▶ YOUR GOAL
Among the entries beneath this sentence, how many lines include the word "Antalya"? Only the number is wanted.

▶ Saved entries
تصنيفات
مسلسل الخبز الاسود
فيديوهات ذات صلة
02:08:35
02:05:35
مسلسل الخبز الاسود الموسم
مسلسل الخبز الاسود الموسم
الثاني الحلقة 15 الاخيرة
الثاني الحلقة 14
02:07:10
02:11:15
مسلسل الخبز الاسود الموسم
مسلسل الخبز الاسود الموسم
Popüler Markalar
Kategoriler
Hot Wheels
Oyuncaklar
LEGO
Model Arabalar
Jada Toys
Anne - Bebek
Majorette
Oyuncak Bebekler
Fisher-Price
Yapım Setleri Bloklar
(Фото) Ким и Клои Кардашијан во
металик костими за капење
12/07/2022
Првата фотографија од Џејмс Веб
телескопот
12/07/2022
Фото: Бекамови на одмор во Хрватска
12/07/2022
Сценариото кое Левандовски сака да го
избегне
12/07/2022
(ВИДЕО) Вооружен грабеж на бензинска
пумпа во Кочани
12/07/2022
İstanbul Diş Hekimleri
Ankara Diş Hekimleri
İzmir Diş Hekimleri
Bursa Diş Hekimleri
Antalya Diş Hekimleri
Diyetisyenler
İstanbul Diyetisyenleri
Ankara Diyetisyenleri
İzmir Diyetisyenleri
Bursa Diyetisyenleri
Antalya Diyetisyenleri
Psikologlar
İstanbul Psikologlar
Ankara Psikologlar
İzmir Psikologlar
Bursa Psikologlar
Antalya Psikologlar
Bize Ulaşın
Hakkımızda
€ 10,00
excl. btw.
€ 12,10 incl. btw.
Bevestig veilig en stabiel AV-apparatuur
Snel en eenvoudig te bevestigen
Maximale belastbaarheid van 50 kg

▶ PROBLEM SOLUTION
3